Each line below is to be copied exactly; images do not go into the copy.

(Given information)

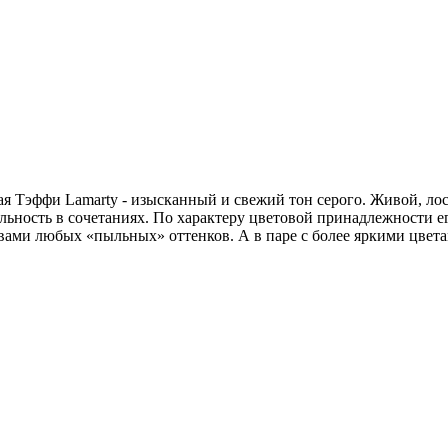
я Тэффи Lamarty - изысканный и свежий тон серого. Живой, л
ьность в сочетаниях. По характеру цветовой принадлежности е
ми любых «пыльных» оттенков. А в паре с более яркими цветам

(End Given information)

Solution to this exercise »
я Тэффи Lamarty - изысканный и свежий тон серого. Живой, л
ьность в сочетаниях. По характеру цветовой принадлежности е
ми любых «пыльных» оттенков. А в паре с более яркими цветам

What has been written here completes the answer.